GE Healthcare would put a minor portion into the $120-million programme planned over the next five years.
With the new tie-up format, the diagnostics-focussed company had made its closest approach towards treating a disease anywhere in the world.
GE was also developing low-cost diagnostic technologies ‘in India and for India’ for various diseases, 100 of them targeting cancer alone. It recently launched a low-cost version of PET-CT that is widely used to find cancerous tumours.
GE would provide equipment while CTSI, which set up the 250-bed American Oncology Institute in Hyderabad in 2012, would take care of treatment, doctors, medical personnel and related services.
Birth of Mount Everest
- Mount Everest - the world's highest mountain - may have been born as Asia was squeezed like a tube of toothpaste after India smashed into the rest of the continent, scientists say.
- The unexpectedly prolonged collision led to the formation of the Himalayas and then caused them to grow ever taller.
- These mountains are home to the world's 100 highest mountain peaks, including the Everest.
- Moresi and colleagues have developed a computer model that explains what happens when continents collide.
- The model shows that when one continent bears thick or buoyant crust that blocks subduction, the other continent gets squeezed like a tube of toothpaste and folds around the blockage, creating a complex array of geophysical features.

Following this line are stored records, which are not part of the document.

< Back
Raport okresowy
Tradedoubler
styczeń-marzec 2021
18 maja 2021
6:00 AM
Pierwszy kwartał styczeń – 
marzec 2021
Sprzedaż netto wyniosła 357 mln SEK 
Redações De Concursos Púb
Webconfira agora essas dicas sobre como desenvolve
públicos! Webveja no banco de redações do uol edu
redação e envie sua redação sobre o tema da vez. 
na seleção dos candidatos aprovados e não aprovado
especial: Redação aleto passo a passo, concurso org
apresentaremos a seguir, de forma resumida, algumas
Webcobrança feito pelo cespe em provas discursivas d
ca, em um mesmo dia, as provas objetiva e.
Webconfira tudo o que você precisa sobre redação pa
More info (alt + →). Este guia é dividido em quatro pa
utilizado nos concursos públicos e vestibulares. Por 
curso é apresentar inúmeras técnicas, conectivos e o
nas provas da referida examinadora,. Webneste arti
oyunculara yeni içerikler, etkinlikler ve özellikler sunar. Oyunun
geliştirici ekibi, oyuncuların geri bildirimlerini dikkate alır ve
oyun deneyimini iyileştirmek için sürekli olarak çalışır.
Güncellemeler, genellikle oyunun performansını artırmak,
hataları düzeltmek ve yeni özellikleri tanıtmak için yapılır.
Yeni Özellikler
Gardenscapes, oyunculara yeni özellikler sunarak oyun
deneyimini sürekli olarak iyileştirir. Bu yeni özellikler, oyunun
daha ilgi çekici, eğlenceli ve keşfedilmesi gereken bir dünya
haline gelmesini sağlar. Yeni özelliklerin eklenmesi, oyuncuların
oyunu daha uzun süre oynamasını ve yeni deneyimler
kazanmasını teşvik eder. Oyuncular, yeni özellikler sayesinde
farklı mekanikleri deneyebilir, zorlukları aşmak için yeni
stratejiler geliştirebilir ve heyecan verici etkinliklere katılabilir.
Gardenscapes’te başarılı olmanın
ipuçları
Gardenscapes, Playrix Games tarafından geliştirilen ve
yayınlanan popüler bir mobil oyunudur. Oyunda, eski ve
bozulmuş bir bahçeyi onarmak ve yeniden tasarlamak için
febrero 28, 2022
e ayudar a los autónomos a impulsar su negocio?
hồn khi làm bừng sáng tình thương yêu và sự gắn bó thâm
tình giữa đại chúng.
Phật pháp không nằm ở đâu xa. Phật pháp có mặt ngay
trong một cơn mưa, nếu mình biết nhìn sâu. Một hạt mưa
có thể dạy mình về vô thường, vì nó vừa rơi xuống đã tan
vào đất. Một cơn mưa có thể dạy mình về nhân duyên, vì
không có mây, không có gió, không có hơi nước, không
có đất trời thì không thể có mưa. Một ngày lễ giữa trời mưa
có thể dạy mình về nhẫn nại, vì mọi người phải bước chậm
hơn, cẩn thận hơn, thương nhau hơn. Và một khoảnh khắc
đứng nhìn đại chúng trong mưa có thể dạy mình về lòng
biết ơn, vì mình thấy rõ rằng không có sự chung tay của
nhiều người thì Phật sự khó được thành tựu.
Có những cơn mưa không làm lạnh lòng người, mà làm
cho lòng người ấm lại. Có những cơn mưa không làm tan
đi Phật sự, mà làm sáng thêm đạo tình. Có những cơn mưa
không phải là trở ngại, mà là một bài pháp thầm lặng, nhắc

- It suggests that as India shoves into Eurasia, China and South-East Asia initially resist being pushed underneath, and then get pushed aside instead.
- The process unclogs the subduction zone and allows India to keep pushing into Eurasia, raising up Mount Everest and its towering siblings.
Miami WTA final rematch
- Maria Sharapova and Serena Williams will have a rematch of their 2013 final in the Miami WTA semi-finals after both advanced in formidable style.
- Sharapova, who has not beaten the world number one American since 2004 and has lost 14 consecutive matches in the rivalry, regained her big-match confidence after twice being pushed to three sets by defeating Petra Kvitova 7-5, 6-1.
- Fourth seed Sharapova's 90-minute victory over the Kvitova, a fellow Wimbledon champion, was a relief for five-time Miami finalist Sharapova, who had faced huge battle in her previous two victories.